The Departments of Labor, Health and Human Services, and Treasury published new proposed rules that, if finalized, will require most individual and group health plans to provide additional information to plan participants and the public. This proposed rule is a response to the president’s June 2019 executive order on improving price and quality transparency and is based on transparency provisions of the Affordable Care Act (ACA).

The proposal has two key elements: (1) Upon request from a plan participant or beneficiary, covered health plans are required to disclose detailed estimates of cost-sharing for specific items or services; and (2) it requires covered health plans to publicly disclose negotiated rates for in-network providers and historical allowed amounts for out-of-network providers.

The overall purpose of the proposal is to support a market-driven health care system by giving consumers the information they need to make informed decisions about their health care and health care purchases.

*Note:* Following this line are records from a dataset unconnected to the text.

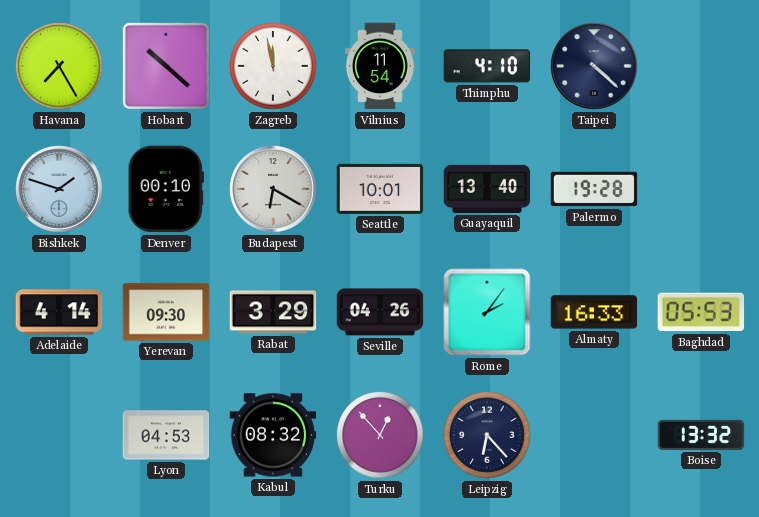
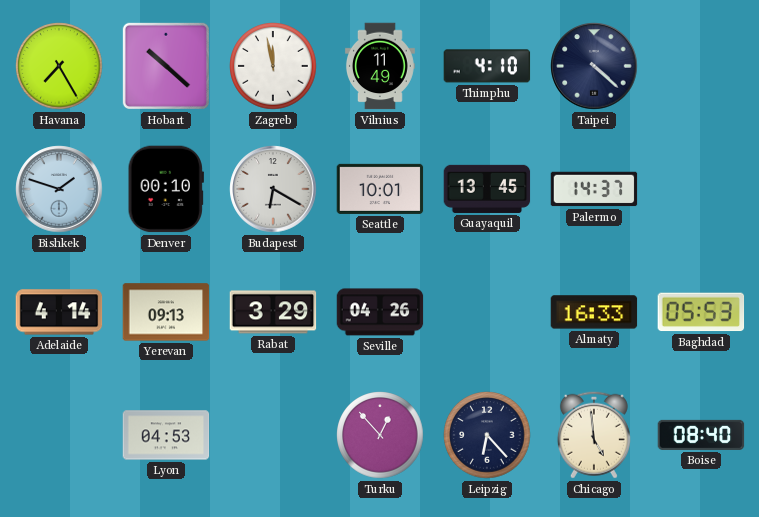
Vilnius: 11:54 -> 11:49
Guayaquil: 13:40 -> 13:45
Palermo: 19:28 -> 14:37
Yerevan: 09:30 -> 09:13
Rome: 2:06 -> none
Kabul: 08:32 -> none
Chicago: none -> 4:59
Boise: 13:32 -> 08:40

This article provides a high-level overview of key provisions in the proposed rule.

Covered plans

The proposed rule applies to most health plans, including individual market plans and fully insured and self-funded large and small group plans, with a few important exceptions.

The proposed rule does NOT apply to:

  • Excepted benefit plans such as dental, vision, hospital indemnity and other fixed indemnity, specified disease and critical illness policies.
  • Grandfathered plans.
  • Short-term limited duration insurance.
  • Health reimbursement arrangements (HRAs). The rule excludes HRAs because they only make a specific dollar amount available, so cost-sharing concepts do not apply.

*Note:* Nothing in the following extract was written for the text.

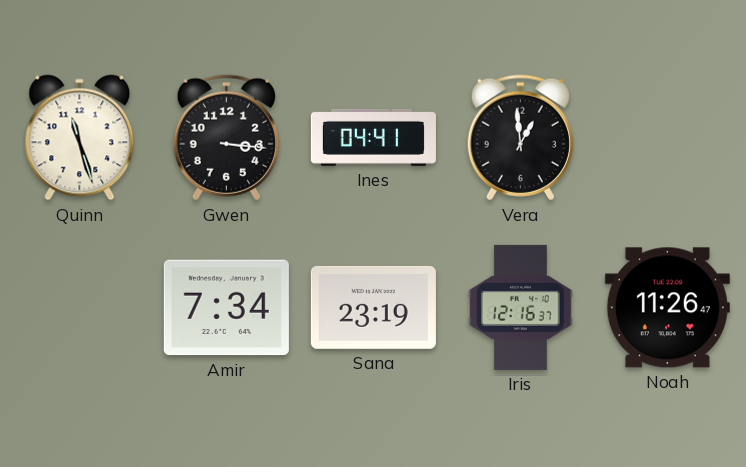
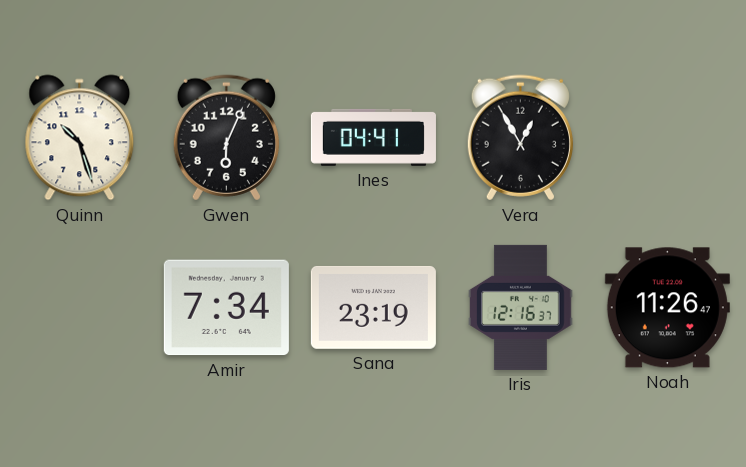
Quinn: 11:27 -> 10:27
Gwen: 3:16 -> 6:04
Vera: 12:59 -> 12:55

Although the proposed rule does not apply to grandfathered plans, it does apply to so-called “grandmothered” or transitional plans. Grandmothered plans are certain nongrandfathered individual and small group plans that federal and state regulators allow to continue in force for a transition period — even though they don’t comply with certain ACA requirements. The current grandmothered plan guidance applies for policy years beginning on or before Oct. 1, 2020, provided that all coverage comes into full compliance by Jan. 1, 2021. More information on current rules for grandmothered plans may be found here.

Cost-sharing disclosure — required information

The proposed rule requires plans to disclose seven specific points of information regarding cost-sharing for an item or service:

Plan administrators will have flexibility to use either the existing safe harbor or the new safe harbor for retirement plan notices. That means they can use the current safe harbor for some participants and notices and the new safe harbor for others.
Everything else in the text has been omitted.